A Star Is Born (2018) Review

A Star Is Born Lady Gaga

Though A Star Is Born has been made now four times, the 2018 version directed by Bradley Cooper and starring Cooper and Lady Gaga (in her first major film performance), is my first experience with these story beats. Of course, they’re not unfamiliar ones. It doesn’t take intimate familiarity with the Janet Gaynor, Judy Garland, or Barbara Streisand versions to understand how this music industry and addiction melodrama will play out. But that doesn’t make its rises and falls any less impactful. Led by two stars giving best-of-year performances, A Star Is Born is familiar but exhilarating filmmaking.

Jackson Maine (Cooper) is an established country-rock star with a gravelly voice, legions of fans, and an addiction to drugs and alcohol that would rival anyone’s. After performing a show one evening, he stumbles into a drag bar where he takes in a moving performance of “La Vie en Rose” by a woman named Ally (Gaga). He sits with Ally after the performance, and he falls in love with her and the way she expresses herself. They continue spending the night together, hitting bars, hitting cops, wrapping their hands with peas, eating cheese curls, and singing original songs in the parking lot of a grocery store.

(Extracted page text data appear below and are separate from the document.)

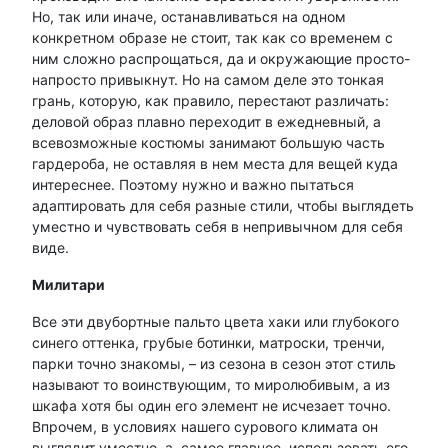
Но, так или иначе, останавливаться на одном
конкретном образе не стоит, так как со временем с
ним сложно распрощаться, да и окружающие просто-
напросто привыкнут. Но на самом деле это тонкая
грань, которую, как правило, перестают различать:
деловой образ плавно переходит в ежедневный, а
всевозможные костюмы занимают большую часть
гардероба, не оставляя в нем места для вещей куда
интереснее. Поэтому нужно и важно пытаться
адаптировать для себя разные стили, чтобы выглядеть
уместно и чувствовать себя в непривычном для себя
виде.
Милитари
Все эти двубортные пальто цвета хаки или глубокого
синего оттенка, грубые ботинки, матроски, тренчи,
парки точно знакомы, – из сезона в сезон этот стиль
называют то воинствующим, то миролюбивым, а из
шкафа хотя бы один его элемент не исчезает точно.
Впрочем, в условиях нашего сурового климата он
выглядит уместно, а, самое главное, использовать его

The next day, Jackson sends his driver to pick Ally up and take her, via his private plane, to the next show on his tour. Once there, he calls her out on stage and asks her to join him in a duet of the song she shared with him the night before. The clip goes viral, and Ally is suddenly as in demand as Jackson ever has been. With the help of a slick manager (Rafi Gavron), she changes her image, she performs on Saturday Night Live, and she’s on every billboard across LA. Jackson handles this poorly. Realizing that the precious time he has been spending with the Ally he met is slipping away, his drug and alcohol use gets worse and worse and worse. The two get married, but it’s clear something has to give in their life together.

A Star Is Born might not seem like the film you have to see on the big screen, but you have to see this film on a the big screen. Cinematographer Matthew Libatique shoots Jackson and Ally in pretty tight close-ups while they perform and emote, all while their music floods the theater. It’s thrilling to take in. The highlight is “The Shallow” performance, Ally’s first on a big stage, where her inexperience physically manifests itself in beautiful ways. Lady Gaga’s acting in this scene is that of someone with years of experience. It’s one of the best movie scenes in years.

Cooper is her equal throughout. His speaking voice is sort of unrecognizable. Eyes closed, he sounds like Sam Elliott, which isn’t helped by the fact that Elliott is the film’s third most prominent actor. His singing voice is surprisingly good. Best of all, however, is the vulnerability he brings to the film. That’s what least recognizable about a movie star—one of our last—who generally owns the screen with smarmy charm. This is something different, and it sometimes gets ugly, but it’s always compelling.

It’s hard to argue with critics who say the film loses a little something in its second hour, but that’s sort of the point. A Star Is Born brings us to such a high that hitting a similarly impactful low is inevitable. The film prepares you for it in this way, but it’s no less devastating when it arrives. It’s the kind of melodramatic rise and fall that Hollywood doesn’t make anymore, but with Cooper and Gaga slaying at the box office (and possibly the Oscars next year), but it might be the kind of film we get more of going forward.